YOUR ASSIGNMENT
In the listing below, find the line with "1. Tương tác" and the line with "chất và tinh thần.". Repeat those two lines and all lines between them exactly.

GIVEN DATA

····················

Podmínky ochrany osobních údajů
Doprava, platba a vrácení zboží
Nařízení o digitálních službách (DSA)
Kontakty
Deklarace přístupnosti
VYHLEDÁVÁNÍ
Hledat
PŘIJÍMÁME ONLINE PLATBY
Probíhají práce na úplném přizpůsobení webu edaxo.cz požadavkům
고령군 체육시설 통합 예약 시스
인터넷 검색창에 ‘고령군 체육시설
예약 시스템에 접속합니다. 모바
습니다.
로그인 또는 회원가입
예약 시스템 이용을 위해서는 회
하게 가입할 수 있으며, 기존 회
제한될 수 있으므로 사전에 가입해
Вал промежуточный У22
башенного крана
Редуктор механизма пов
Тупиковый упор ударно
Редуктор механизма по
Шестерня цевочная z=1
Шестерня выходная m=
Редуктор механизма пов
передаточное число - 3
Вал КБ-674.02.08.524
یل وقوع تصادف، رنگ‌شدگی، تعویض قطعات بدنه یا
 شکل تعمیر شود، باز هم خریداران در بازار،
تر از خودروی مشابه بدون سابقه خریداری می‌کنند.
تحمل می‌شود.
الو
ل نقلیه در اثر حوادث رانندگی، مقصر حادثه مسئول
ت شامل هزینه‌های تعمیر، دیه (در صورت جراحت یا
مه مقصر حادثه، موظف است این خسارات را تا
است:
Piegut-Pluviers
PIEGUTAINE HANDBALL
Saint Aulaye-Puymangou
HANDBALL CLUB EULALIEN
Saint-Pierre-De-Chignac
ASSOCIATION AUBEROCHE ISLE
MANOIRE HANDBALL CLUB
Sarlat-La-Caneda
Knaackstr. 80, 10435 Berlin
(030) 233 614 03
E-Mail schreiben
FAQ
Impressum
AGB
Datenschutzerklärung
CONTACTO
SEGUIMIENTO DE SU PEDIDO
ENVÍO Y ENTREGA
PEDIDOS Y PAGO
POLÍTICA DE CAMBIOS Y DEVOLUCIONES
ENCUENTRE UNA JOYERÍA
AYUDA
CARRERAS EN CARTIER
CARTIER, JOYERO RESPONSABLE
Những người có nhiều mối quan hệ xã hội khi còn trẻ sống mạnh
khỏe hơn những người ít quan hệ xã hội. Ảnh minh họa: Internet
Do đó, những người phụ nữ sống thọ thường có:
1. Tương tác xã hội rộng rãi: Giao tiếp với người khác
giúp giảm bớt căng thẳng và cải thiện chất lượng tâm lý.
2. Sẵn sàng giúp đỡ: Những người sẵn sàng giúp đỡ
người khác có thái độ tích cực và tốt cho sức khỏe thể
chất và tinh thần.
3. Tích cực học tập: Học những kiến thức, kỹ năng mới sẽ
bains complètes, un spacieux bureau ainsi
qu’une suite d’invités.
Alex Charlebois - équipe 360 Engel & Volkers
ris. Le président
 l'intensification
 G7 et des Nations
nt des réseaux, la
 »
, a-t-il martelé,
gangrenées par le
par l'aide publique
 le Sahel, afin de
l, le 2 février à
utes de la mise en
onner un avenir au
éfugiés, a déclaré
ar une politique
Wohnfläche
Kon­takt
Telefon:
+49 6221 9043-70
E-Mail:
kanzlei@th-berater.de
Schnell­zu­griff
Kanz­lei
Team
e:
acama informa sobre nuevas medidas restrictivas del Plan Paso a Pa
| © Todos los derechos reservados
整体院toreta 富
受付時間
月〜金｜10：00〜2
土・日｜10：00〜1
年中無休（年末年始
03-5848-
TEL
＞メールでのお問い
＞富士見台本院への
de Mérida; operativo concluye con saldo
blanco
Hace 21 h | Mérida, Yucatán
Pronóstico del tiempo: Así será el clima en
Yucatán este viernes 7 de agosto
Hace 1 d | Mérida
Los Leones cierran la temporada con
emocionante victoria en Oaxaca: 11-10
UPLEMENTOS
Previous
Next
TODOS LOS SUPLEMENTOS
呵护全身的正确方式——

····················

COMPLETED TASK
1. Tương tác xã hội rộng rãi: Giao tiếp với người khác
giúp giảm bớt căng thẳng và cải thiện chất lượng tâm lý.
2. Sẵn sàng giúp đỡ: Những người sẵn sàng giúp đỡ
người khác có thái độ tích cực và tốt cho sức khỏe thể
chất và tinh thần.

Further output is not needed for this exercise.